Databases and Resources
We searched ERIC for relevant resources. ERIC is a free online library of over 1.6 million citations of education research sponsored by the Institute of Education Sciences. Additionally, we searched Google Scholar and PsychInfo.

Reference Search and Selection Criteria

When we were searching and reviewing resources, we considered the following criteria:

  • Date of the publication: References and resources published for last 15 years, from 2003 to present, were include in the search and review.
  • Search Priorities of Reference Sources: Search priority is given to study reports, briefs, and other documents that are published and/or reviewed by IES and other federal or federally funded organizations, academic databases, including ERIC, EBSCO databases, JSTOR database, PsychInfo, PsychArticle, and Google Scholar.
  • Methodology: Following methodological priorities/considerations were given in the review and selection of the references: (a) study types - randomized control trials,, quasi experiments, surveys, descriptive data analyses, literature reviews, policy briefs, etc., generally in this order (b) target population, samples (representativeness of the target population, sample size, volunteered or randomly selected, etc.), study duration, etc. (c) limitations, generalizability of the findings and conclusions, etc.

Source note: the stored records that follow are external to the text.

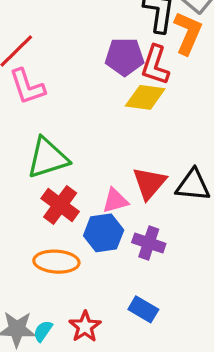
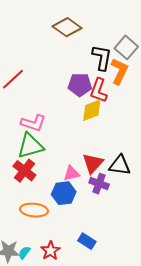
pink L-shape: (27, 87) -> (33, 123), moved, turned -55
yellow diamond: (145, 97) -> (92, 110), turned -30
red cross: (60, 205) -> (24, 171), moved
purple cross: (149, 243) -> (99, 184), moved

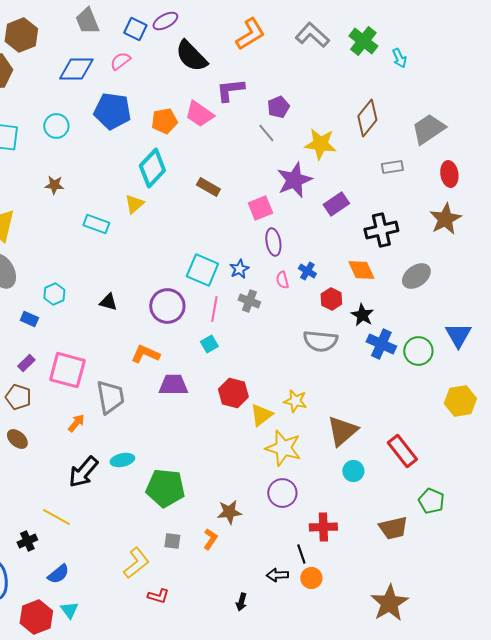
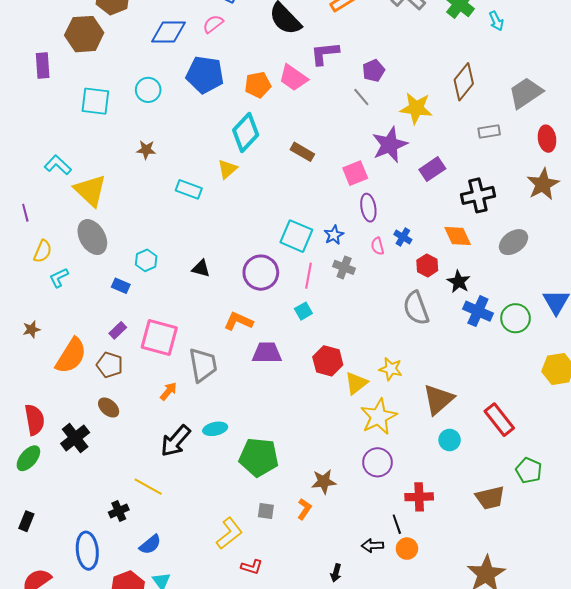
gray semicircle: (320, 341) -> (416, 308), turned 64
yellow star: (283, 448) -> (379, 417), turned 30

This memorandum is one in a series of quick-turnaround responses to specific questions posed by educational stakeholders in the Southeast Region (Alabama, Florida, Georgia, Mississippi, North Carolina, and South Carolina), which is served by the Regional Educational Laboratory Southeast at Florida State University. This memorandum was prepared by REL Southeast under a contract with the U.S. Department of Education's Institute of Education Sciences (IES), Contract ED-IES-17-C-0011, administered by Florida State University. Its content does not necessarily reflect the views or policies of IES or the U.S. Department of Education nor does mention of trade names, commercial products, or organizations imply endorsement by the U.S. Government.